Benefits of saffron for the eye: Saffron affects the blood flow to the eye and the functions of the retina. Therefore, one of the benefits of saffron for the eye is that it may prevent eye ischemia and age-related macular degeneration, which results in blindness.

Proven benefits of saffron in recent studies: One of the recent studies studied the benefit of saffron by adding 100 milligrams of saffron to milk, and examined its effect on two groups of volunteers: volunteers with coronary heart disease, and volunteers without any diseases. They were compared to volunteers who were given only milk (with no saffron added). The results showed that the volunteers who drank saffron milk for a period of 6 weeks increased the level of antioxidants in their bodies. The ability of lipoprotein to oxidation decreased in good proportions. While these changes were not observed in people who drank saffron-free milk.

Proven benefits of saffron in animal studies: Studies conducted on experimental animals have proven the following benefits of saffron:

  • Anti-Alzheimer's disease.
  • Antitussive.
  • Reducing blood fats.
  • antispasmodic.
  • Anti-pain, anti-inflammatory.
  • It has anti-diabetic activity.

Saffron benefits for depression: There are many antidepressant benefits of saffron that may make saffron a good alternative for people who do not respond well to antidepressant medications. Such as:
An older study published in the Journal of Ethnopharmacology found that saffron was as effective as the drug fluoxetine in treating mild to moderate depression.
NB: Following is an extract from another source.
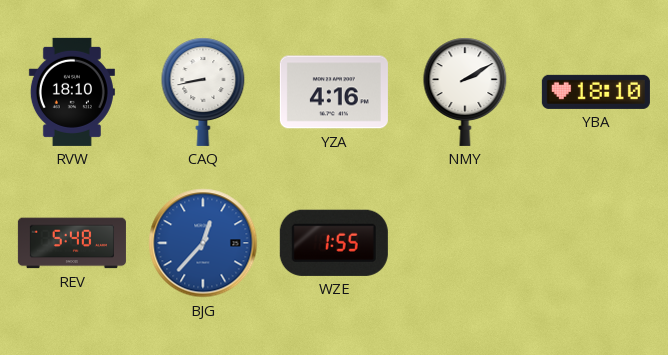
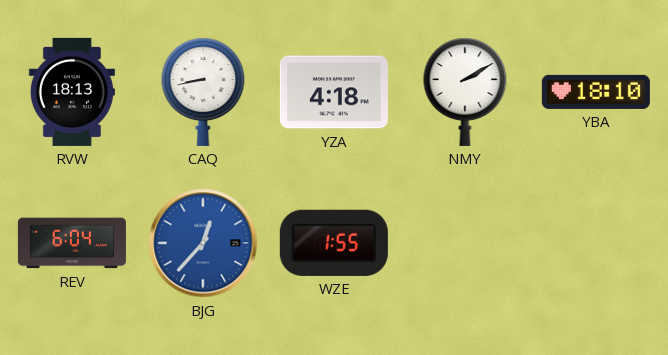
RVW: 18:10 -> 18:13
YZA: 4:16 -> 4:18
REV: 5:48 -> 6:04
A study published in the Journal of Integrative Medicine also showed the effectiveness of using saffron to treat depression in adults over 18 years old.
The researchers also found that saffron improves symptoms for people suffering from one type of depression, which is major depressive disorder (in English: Major Depressive Disorder).
More: Maintaining a healthy body in old age


Saffron uses in folk medicine

In addition to the previously mentioned therapeutic benefits of saffron, saffron has been used in folk medicine to treat a number of other pathological conditions, and the uses of saffron include the following:

  • Treatment of convulsions or asthma and bronchospasm, but the German Society negatively evaluated the benefits of saffron for the treatment of asthma and convulsions.
  • Treatment of liver diseases and hepatomegaly.
    Relieve pain.
  • Calming and revitalizing the work of the digestive system, treating stomach diseases, reducing pain, and relieving stress.
  • Sexual stimulant and aphrodisiac.
  • Used in Indian folk medicine to work on balancing hormones, and controlling the response to stress and tension.
    Supportive treatment for several types of cancer (but you should consult your doctor before trying it).
  • Nervous system tonic.
  • Regulating the menstrual cycle and increasing its flow.
    Expectorant treatment.
    Treating high body temperature.
    A cure for insomnia and jaundice.
    Treatment of measles, dysentery (dysentery), and cholera.
    Analgesic, diuretic, immunostimulant, and anticoagulant.
    Lowering blood pressure, treating psoriasis.
    It is used topically as a type of ointment to treat skin diseases. Such as acne and skin itching, it also has a moisturizing and emollient effect on the skin.

Saffron damage

Despite the benefits of saffron, it has damages and the risk of exposure to its toxicity, in the event that the upper limit allowed to be consumed is exceeded. The safe upper limit of saffron is only 1.5 grams. It was found that the effective dose of saffron as an antidepressant is 30 mg (much less than the upper limit).